Insurance business intelligence refers to all general functionalities business intelligence but is focused on the informational needs of insurance (P&C and life) companies. Therefore, solutions are designed largely with a focus on the unique needs required by the insurance industry.
What business intelligence is designed to do for insurance is to allow the decision makers within the insurance industry make the best decisions or take the best actions based on the most accurate, complete and understandable statistical information.
Key Concepts
Earned premiums
Earned premium is the portion of an insurance written premium which is considered "earned" by the insurer, based on the part of the policy period that the insurance has been in effect, and during which the insurer has been exposed to loss. For instance, if a 365-day policy with a full premium payment at the beginning of the term has been in effect for 120 days, 120/365 of the premium is considered earned. Conversely, 245/365 of the premium is considered unearned. The calculations differ for policies where premiums are monthly, quarterly, or based on some other schedule besides full initial payment.

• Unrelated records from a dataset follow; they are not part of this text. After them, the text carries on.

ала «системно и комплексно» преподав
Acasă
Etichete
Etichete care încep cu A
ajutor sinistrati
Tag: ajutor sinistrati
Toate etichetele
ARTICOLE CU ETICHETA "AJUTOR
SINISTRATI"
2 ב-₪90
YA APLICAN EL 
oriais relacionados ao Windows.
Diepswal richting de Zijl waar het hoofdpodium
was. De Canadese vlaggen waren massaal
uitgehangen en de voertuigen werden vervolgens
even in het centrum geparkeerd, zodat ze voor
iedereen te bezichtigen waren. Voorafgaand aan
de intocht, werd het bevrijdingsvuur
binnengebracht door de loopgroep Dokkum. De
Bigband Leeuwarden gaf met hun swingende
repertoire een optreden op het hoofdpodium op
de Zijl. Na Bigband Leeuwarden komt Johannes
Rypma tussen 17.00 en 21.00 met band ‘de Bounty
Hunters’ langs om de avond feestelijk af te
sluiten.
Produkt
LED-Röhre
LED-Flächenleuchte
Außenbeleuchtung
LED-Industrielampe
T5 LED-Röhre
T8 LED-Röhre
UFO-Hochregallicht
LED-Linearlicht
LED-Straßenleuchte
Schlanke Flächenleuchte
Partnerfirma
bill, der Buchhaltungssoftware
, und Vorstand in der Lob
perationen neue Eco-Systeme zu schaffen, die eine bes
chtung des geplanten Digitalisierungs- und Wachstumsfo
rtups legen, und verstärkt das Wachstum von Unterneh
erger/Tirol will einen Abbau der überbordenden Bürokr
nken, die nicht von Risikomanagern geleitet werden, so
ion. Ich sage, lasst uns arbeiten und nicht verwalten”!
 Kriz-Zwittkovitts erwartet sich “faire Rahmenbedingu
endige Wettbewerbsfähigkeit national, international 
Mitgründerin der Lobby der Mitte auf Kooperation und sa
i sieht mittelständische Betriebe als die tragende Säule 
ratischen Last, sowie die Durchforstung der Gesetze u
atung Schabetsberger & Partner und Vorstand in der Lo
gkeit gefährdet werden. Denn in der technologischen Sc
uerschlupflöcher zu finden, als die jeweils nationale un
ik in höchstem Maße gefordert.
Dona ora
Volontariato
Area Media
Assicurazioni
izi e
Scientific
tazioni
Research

In insurance business intelligence, great care has to be taken in order to make earned premiums calculation correct and relevant to the controlling time of the report. In an underwriting report, for example, one would need to add the latest earned premiums as of today or as of the date a report has run, while in a financial report, the earned premiums for each financial period will be calculated as the written premium + the difference in unearned values.
Outstanding claims
When a claim is filed, an insurer must make an estimation on the amount that will be eventually paid to the client. This is both needed for regulatory reasons and for financial reasons. When the claim goes along and payments are made, the outstanding estimate shows the difference between the amount paid and the eventual amount that will be paid. Together, outstanding estimates and claim payments are called incurred claims.

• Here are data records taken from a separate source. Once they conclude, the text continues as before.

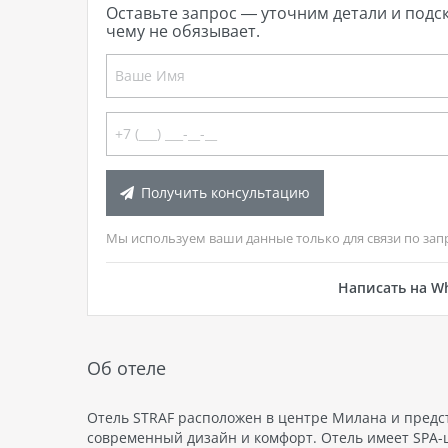
Оставьте запрос — уточним детали и подс
чему не обязывает.
Получить консультацию
Мы используем ваши данные только для связи по зап
Написать на W
Об отеле
Отель STRAF расположен в центре Милана и предс
современный дизайн и комфорт. Отель имеет SPA-ц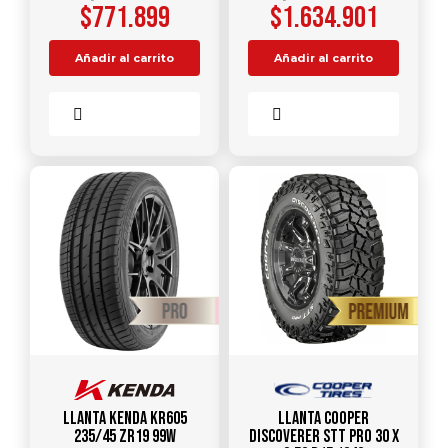
$
771.899
$
1.634.901
Añadir al carrito
Añadir al carrito
Comparar
Comparar
Llanta KENDA KR605
Llanta COOPER
235/45 ZR19 99W
DISCOVERER STT PRO 30 X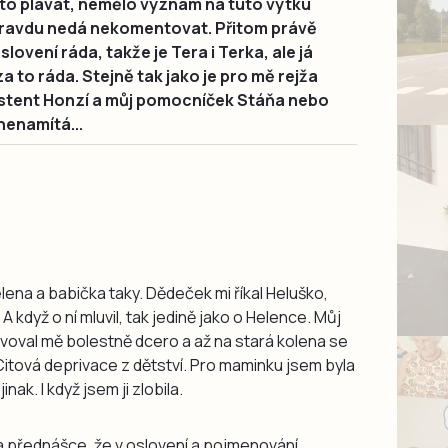
to plavat, nemělo význam na tuto výtku
opravdu nedá nekomentovat. Přitom právě
ovení ráda, takže je Tera i Terka, ale já
a to ráda. Stejně tak jako je pro mě rejža
stent Honzí a můj pomocníček Stáňa nebo
nenamítá...
ena a babička taky. Dědeček mi říkal Heluško,
dyž o ní mluvil, tak jedině jako o Helence. Můj
voval mě bolestně dcero a až na stará kolena se
Citová deprivace z dětství. Pro maminku jsem byla
nak. I když jsem ji zlobila.
a přednášce, že v oslovení a pojmenování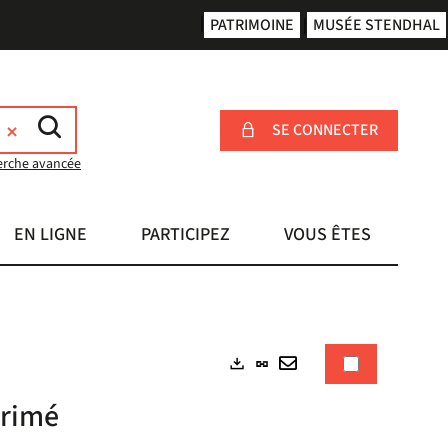
PATRIMOINE
MUSÉE STENDHAL
SE CONNECTER
erche avancée
EN LIGNE
PARTICIPEZ
VOUS ÊTES
Lien
Exports
permanent
Envoyer
primé
(Nouvelle
par
fenêtre)
mail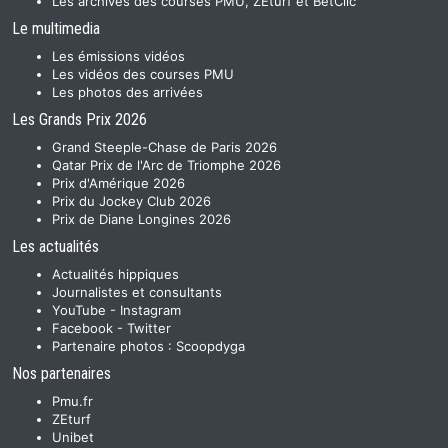
Les archives des courses PMU, ZEturf et BetClic
Le multimedia
Les émissions vidéos
Les vidéos des courses PMU
Les photos des arrivées
Les Grands Prix 2026
Grand Steeple-Chase de Paris 2026
Qatar Prix de l'Arc de Triomphe 2026
Prix d'Amérique 2026
Prix du Jockey Club 2026
Prix de Diane Longines 2026
Les actualités
Actualités hippiques
Journalistes et consultants
YouTube
-
Instagram
Facebook
-
Twitter
Partenaire photos :
Scoopdyga
Nos partenaires
Pmu.fr
ZEturf
Unibet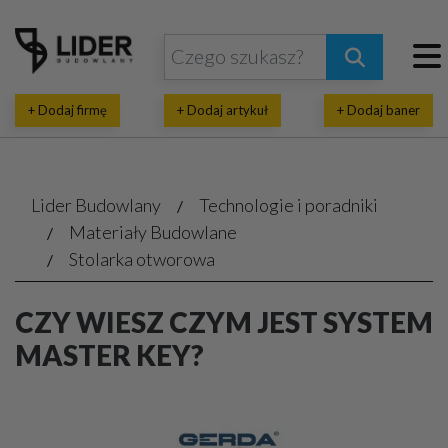
+ Dodaj firmę
+ Dodaj artykuł
+ Dodaj baner
Lider Budowlany
Technologie i poradniki
Materiały Budowlane
Stolarka otworowa
CZY WIESZ CZYM JEST SYSTEM
MASTER KEY?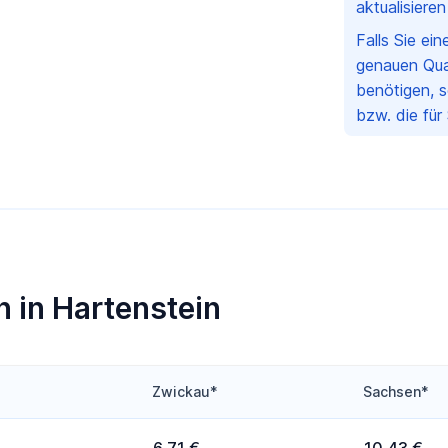
aktualisiere
Falls Sie ei
genauen Qua
benötigen, s
bzw. die für
 in Hartenstein
Zwickau*
Sachsen*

In business intelligence, the profitability report will always include the outstanding estimates, as the claims paid only show a partial picture. Again, the time definitions reflect on the type of calculation for outstanding claims. On a report by accident date, latest outstanding estimates will be shown by the accident month/quarter/year, while in a financial report, each period will show the change in outstanding in that period.
IBNR
IBNR (Incurred but not reported) is a term in common use in insurance. When a policy of insurance is written it will typically cover a defined (often 12 month) period from inception of the policy. When the policy is sold, a premium is paid by the insured party to the insurer. The number and cost of claims that will arise from the policy are unknown and unknowable amounts at inception. Indeed, at expiry of the policy there can be a high degree of uncertainty as to what the cost of claims will ultimately be. There might be some information available on incurred claims amounts but this can often be zero.
The insurer will conduct a reserving exercise with a view to assessing what this ultimate cost will be. This enables them to assess the profitability of the business that they have written and are planning to write in the future.
This makes reporting and business intelligence far more complicated. For each coverage, one needs to decide on the claims development scale, according to the nature of the policy coverage (for example, casualty policies tend to have a very long "tail", while property policies tend to have a short "tail"). After deciding on the development scale, one needs to estimate the number and height of claims that have not been reported yet and attach those figures to the profitability report in the BI system. As time goes by, IBNR values should go down while incurred claims values go up.